Karen Blanchard is also bringing intention to the kitchen table. Blanchard has been a registered dietitian at NorthPoint Health and Wellness since 2005. She sees around 10 patients a day; patients who are referred to her by their primary physician at NorthPoint. She commonly sees people struggling to make their meal plans affordable and balanced.
“Oftentimes, parents will say, ‘Well, Karen, I want to give (their children) fruits and vegetables. They don’t eat them, and they go bad.'”
So she finds ways to work around that.
“Well, I say, ‘You can have canned, you can have fresh, you can have frozen … Choose some fruits and vegetables that will not go bad so quickly. And then we talk about how to store them,’” she said.
NorthPoint’s human services department offers some SNAP programs through a food shelf. Many times, Blanchard connects her patients will those resources.
“When I think of disparities, it’s about access, affordability, understanding that something may be good for me … yet I can’t get it. There are obstacles in my way. It could be transportation, money or not knowing if (a person) will like it because it’s something unfamiliar,” she said. “What I try to do is help them understand that let’s try it, and if you can’t try it because you don’t have access to it, I connect them to resources where they can get it.”
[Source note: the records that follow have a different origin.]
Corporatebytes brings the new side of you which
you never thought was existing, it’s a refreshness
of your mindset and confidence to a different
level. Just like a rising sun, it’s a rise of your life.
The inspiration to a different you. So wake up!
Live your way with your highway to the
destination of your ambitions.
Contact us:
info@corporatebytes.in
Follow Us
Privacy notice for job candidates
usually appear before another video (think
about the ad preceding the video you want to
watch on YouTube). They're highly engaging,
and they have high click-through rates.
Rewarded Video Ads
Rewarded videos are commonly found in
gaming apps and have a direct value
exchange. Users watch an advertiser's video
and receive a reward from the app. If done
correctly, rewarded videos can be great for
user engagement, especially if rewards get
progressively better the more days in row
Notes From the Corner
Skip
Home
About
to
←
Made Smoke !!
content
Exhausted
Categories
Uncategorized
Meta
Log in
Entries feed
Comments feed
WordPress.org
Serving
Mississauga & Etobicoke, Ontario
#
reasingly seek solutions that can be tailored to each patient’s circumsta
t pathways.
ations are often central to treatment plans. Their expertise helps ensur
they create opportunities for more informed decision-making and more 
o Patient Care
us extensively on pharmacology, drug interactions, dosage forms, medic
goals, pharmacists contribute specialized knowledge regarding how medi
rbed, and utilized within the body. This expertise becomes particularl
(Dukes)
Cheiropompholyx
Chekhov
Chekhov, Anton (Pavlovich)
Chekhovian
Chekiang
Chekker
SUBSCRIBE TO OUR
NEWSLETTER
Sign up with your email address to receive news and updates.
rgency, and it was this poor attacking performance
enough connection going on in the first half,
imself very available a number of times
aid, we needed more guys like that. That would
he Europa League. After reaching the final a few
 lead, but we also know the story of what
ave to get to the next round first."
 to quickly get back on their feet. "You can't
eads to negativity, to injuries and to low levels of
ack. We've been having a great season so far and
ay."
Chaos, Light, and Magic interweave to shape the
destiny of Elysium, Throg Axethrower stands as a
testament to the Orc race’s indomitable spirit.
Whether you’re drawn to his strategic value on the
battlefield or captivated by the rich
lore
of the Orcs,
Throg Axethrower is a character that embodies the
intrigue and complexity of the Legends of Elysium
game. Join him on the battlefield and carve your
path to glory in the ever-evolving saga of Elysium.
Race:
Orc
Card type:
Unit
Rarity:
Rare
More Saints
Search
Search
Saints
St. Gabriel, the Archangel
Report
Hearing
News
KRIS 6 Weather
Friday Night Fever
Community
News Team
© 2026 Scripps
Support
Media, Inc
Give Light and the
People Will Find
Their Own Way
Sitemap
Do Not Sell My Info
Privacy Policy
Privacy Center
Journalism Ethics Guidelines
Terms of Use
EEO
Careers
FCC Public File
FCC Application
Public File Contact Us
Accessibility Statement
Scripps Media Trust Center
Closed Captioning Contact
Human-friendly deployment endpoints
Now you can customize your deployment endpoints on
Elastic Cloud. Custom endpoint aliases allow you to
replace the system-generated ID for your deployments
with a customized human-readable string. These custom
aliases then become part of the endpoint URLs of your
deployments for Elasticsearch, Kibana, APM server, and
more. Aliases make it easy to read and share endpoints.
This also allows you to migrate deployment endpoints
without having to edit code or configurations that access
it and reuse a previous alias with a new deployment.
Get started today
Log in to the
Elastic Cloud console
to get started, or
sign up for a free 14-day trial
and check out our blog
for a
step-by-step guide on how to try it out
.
Since fast food is often the most accessible and affordable option, Blanchard encourages her patients to consider what a balanced meal at a fast-food place could be.
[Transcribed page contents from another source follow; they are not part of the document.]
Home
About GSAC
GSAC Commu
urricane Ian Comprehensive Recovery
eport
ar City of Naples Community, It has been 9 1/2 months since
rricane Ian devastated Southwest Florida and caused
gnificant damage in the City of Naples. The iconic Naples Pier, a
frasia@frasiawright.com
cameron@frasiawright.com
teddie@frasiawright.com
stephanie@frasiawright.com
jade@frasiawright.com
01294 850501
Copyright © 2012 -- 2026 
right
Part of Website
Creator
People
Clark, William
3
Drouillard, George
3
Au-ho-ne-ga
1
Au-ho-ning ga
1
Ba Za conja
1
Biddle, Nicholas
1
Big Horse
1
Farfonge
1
“If you go to McDonald’s, sometimes they have sliced apples and salads. You don’t have to get a drink every time; you can drink water,” she said. “Let’s say you want pizza. You can pair it with a salad and a fruit if you take it home. Sometimes these options aren’t available at the pizza place, but the point is if you want to take it home, you can do that. If you get pizza, you don’t have to get the wings too.”
What success looks like
Blanchard’s favorite moments in her job are when she gets to see a patient’s progress in action.
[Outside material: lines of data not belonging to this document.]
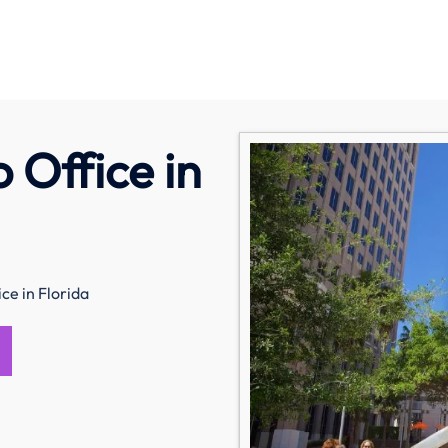
 Office in
ce in Florida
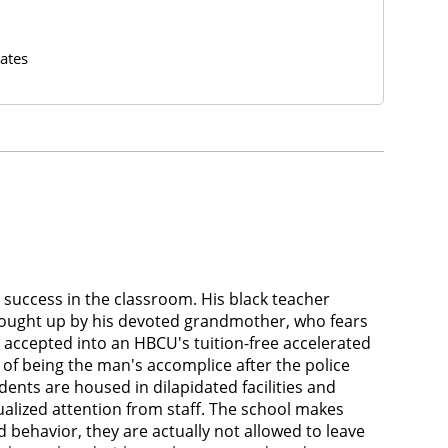
ates
 success in the classroom. His black teacher
rought up by his devoted grandmother, who fears
s accepted into an HBCU's tuition-free accelerated
 of being the man's accomplice after the police
ents are housed in dilapidated facilities and
ualized attention from staff. The school makes
 behavior, they are actually not allowed to leave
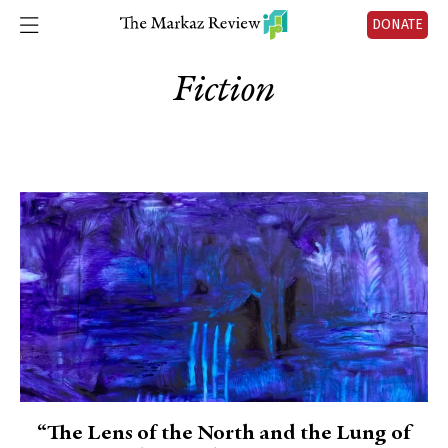
DONATE
Fiction
“The Lens of the North and the Lung of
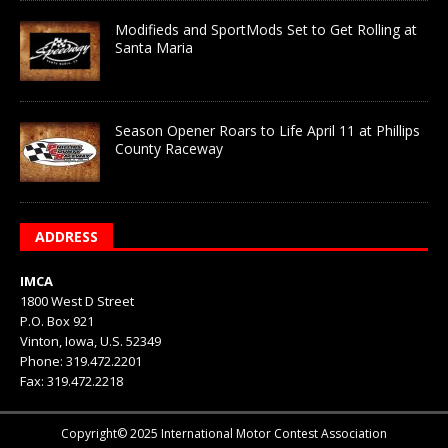
Modifieds and SportMods Set to Get Rolling at
Santa Maria
Season Opener Roars to Life April 11 at Phillips
County Raceway
ADDRESS
IMCA
1800 West D Street
P.O. Box 921
Vinton, Iowa, U.S. 52349
Phone: 319.472.2201
Fax: 319.472.2218
Copyright© 2025 International Motor Contest Association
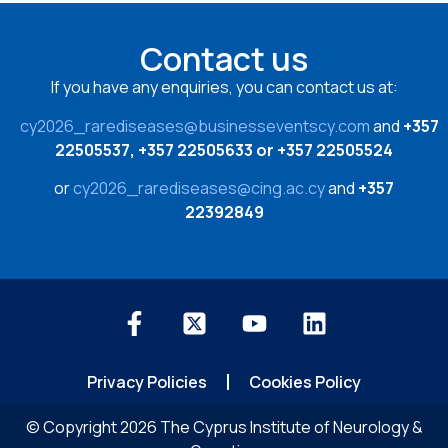
Contact us
If you have any enquiries, you can contact us at:
cy2026_rarediseases@businesseventscy.com
and
+357
22505537, +357 22505633 or +357 22505524
or
cy2026_rarediseases@cing.ac.cy
and
+357
22392849
Privacy Policies
Cookies Policy
© Copyright 2026 The Cyprus Institute of Neurology &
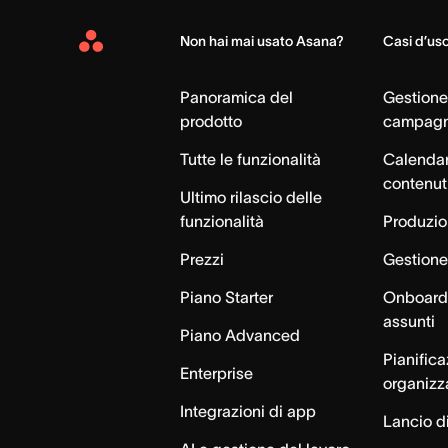
Non hai mai usato Asana?
Casi d’us
Asana
Home
Panoramica del
Gestione
prodotto
campag
Tutte le funzionalità
Calendar
contenut
Ultimo rilascio delle
funzionalità
Produzion
Prezzi
Gestione 
Piano Starter
Onboardi
assunti
Piano Advanced
Pianific
Enterprise
organizz
Integrazioni di app
Lancio di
“One time, I had this man knock on my door, and he had these pants, and he dropped his pants,” she said. “Now he had shorts underneath. He was just showing me how much weight he had lost. I said, ‘Oh my goodness.’ So we clapped hands and rejoiced. I’ll never forget that.”
Carter says many of her health concerns were resolved after going vegan.
“I went vegan and it regulated everything. I healed myself of PCOS (polycystic ovary syndrome). My ovaries went back to normal size, and I didn’t have any cysts anymore. I started losing weight, and all those womb issues or hormonal issues that I was told I had, being able to correct them with a diet, that intrigued me,” she said.
While her café is plant-based, Carter doesn’t consider it a “vegan” café.
“It’s about how we can get more fruits and vegetables on people’s plates,” she said. “We’re doing this so we can have a long life and reduce diabetes, high cholesterol, high blood sugar and all those health issues in our area.”
Blanchard said the same health concerns, like diabetes, heart disease and blood pressure, have stayed present in the community over the past 15 years she has worked at NorthPoint. And while many of her patients have had success, she’s had to attend some funerals.
Taking back power
Carter wants to prevent any more funerals in the community that could have been prevented by changing eating habits. She believes the rise in businesses with an emphasis on nutrition is Black people taking back their power.
“For a long time, people were waiting for reparations or whatever to address all the trauma that our ancestors had to endure. But now, there’s so much information out there that’s teaching us the power of who we are because we, as Black folks, were never really exposed to that due to living in a predominantly white society,” said Carter.
“From my perspective, I feel like people are ready to start living and not just surviving. Black people are tired of being tired. We go through so much trauma. It’s hard to be Black in America; it’s a real thing. Now it’s like, how can we actually enjoy our lives instead of just living the life that society has predetermined for us?”